A splash of coffee here, a snag there, and suddenly your new blouse has lost its luster.
“Life takes a toll on what we wear, but with proper care, you can keep your wardrobe fresh and looking new,” says Jenny B. Davis, stylist, fashion journalist and author of the second edition of Style Wise: A Practical Guide to Becoming a Fashion Stylist. “It’s not about expensive solvents or imported gadgets or sprays. It’s about paying attention. Check your clothes and shoes at the end of each day—if there’s a problem, deal with it right away.”
Davis says there are many quick fixes to help combat daily obstacles—stains, slow fades, yellowing and tears—and keep our wardrobe in top shape.
Put Your Best Foot Forward
Waterproof your shoes—canvas, leather, suede—and if they have leather soles, have rubber soles and heels put on before you wear them. Proper storage practices are crucial, too. “Use boot shafts or rolled up magazines in your boots to keep the shape,” says Davis. Dropped a pizza slice on your suede? Add enough cornstarch to cover the greasy spot, press down firmly, and let it sit overnight; then brush lightly with a suede brush. Salt stains? One tablespoon of vinegar in one cup of water, a once-over with a rag and they should disappear.
Brighten Your Whites
Keep your whites bright by adding a half-cup of baking soda or white vinegar to your wash, and dial back your machine to warm instead of washing on hot—the always-launder-whites-on-hot myth is simply that. Skip the fabric softener, which can leave a residue over time, and chlorine bleach, which can destroy fabrics and turn whites yellow. Nature, says Davis, is the best whitener around. “If you can air-dry outside, the sun’s ultraviolet rays naturally brighten—plus, they’ll smell fresh without you spending a penny.”
Keep It Cool
Washing clothes in cool water could extend their life, as lower temps can help prevent shrinkage and color fade—your wardrobe’s biggest enemies. Keep black jeans from going prematurely gray by turning them inside-out, then launder in detergent specifically for darks. Air-dry jeans, delicates and stretchy workout clothes—and anything with elastic, such as underwear—because high heat could be damaging. No time to wait for the sunrays to do the work? Machine dry on low or cool. “People forget there’s more than one setting,” says Davis. “Too much heat will destroy fabric faster than anything. For proof, check your lint trap—that soft fuzz is a result of your clothes being worn away by the dryer.”
Don’t Sweat It
Forget about dry-cleaning your wool and cashmere sweaters; the harsh chemicals can break down their delicate fibers. To get more wear out of your sweaters, layer up—add a tee or camisole underneath to absorb oils and odor, then simply air them out at night. When you do wash them, be gentle. “I use baby shampoo or dish soap with water that’s just warm enough to make it bubble,” says Davis. For de-pilling, she recommends a sweater comb (about $3).
Clear The Air
Take clothes out of those flimsy plastic dry-cleaning bags, which can encourage the growth of mildew, and hang them in breathable cloth garment bags instead. For foldables—like tees and sweaters—plastic boxes are better than cardboard, which can attract bugs. Add lavender sachets or unwrapped bars of soap to keep the pests away—and your clothes smelling fresh. “Always clean clothes before you pack them for the season,” says Davis, “and don’t stuff too tightly—stack loosely so air can circulate.” Something still smelling funny? “A very light spritz of rubbing alcohol will send musty smells packing.”
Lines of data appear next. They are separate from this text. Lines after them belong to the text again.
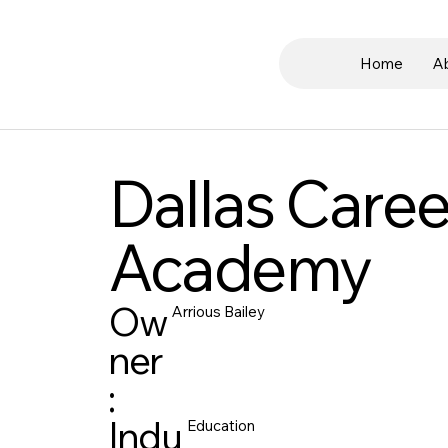
Home
A
Dallas Caree
Academy
Ow
Arrious Bailey
ner
:
Indu
Education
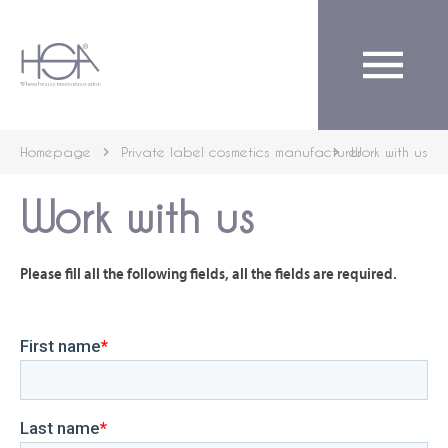
English
Homepage
Private label cosmetics manufacturer
Work with us
Work with us
Please fill all the following fields, all the fields are required.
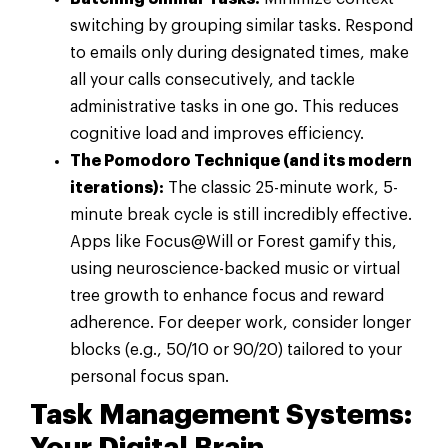
switching by grouping similar tasks. Respond
to emails only during designated times, make
all your calls consecutively, and tackle
administrative tasks in one go. This reduces
cognitive load and improves efficiency.
The Pomodoro Technique (and its modern
iterations):
The classic 25-minute work, 5-
minute break cycle is still incredibly effective.
Apps like Focus@Will or Forest gamify this,
using neuroscience-backed music or virtual
tree growth to enhance focus and reward
adherence. For deeper work, consider longer
blocks (e.g., 50/10 or 90/20) tailored to your
personal focus span.
Task Management Systems:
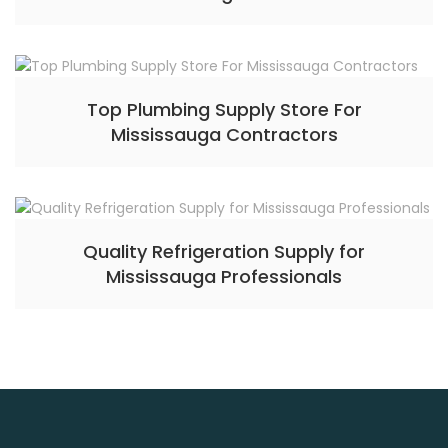
Top Plumbing Supply Store For
Mississauga Contractors
Quality Refrigeration Supply for
Mississauga Professionals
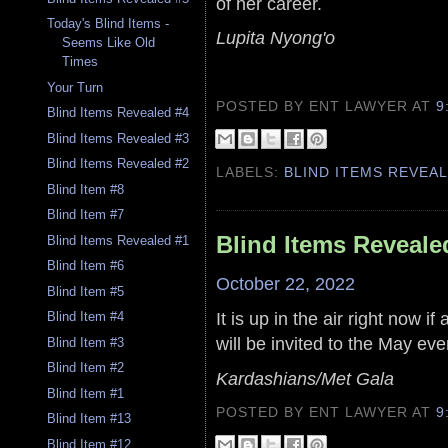
of her career.
Today's Blind Items -
Lupita Nyong'o
Seems Like Old
Times
Your Turn
POSTED BY ENT LAWYER
AT
9
Blind Items Revealed #4
Blind Items Revealed #3
Blind Items Revealed #2
LABELS:
BLIND ITEMS REVEA
Blind Item #8
Blind Item #7
Blind Items Reveale
Blind Items Revealed #1
Blind Item #6
October 22, 2022
Blind Item #5
It is up in the air right now i
Blind Item #4
will be invited to the May eve
Blind Item #3
Blind Item #2
Kardashians/Met Gala
Blind Item #1
POSTED BY ENT LAWYER
AT
9
Blind Item #13
Blind Item #12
Chocolate, red wine and coffee spills are tough. Club soda can help dissolve them but the rule with all stains is to act quickly. Keep stain sticks in your purse or glove box to minimize the spot until you can get home, then pre-treat with a fizzy, peroxide-based stain removal product and repeat, if necessary, until the stain is gone. “It sometimes takes patience,” says Davis. “You’re trying to save something, so you may have to put in the time, but if you can wear it again, it’s worth it.”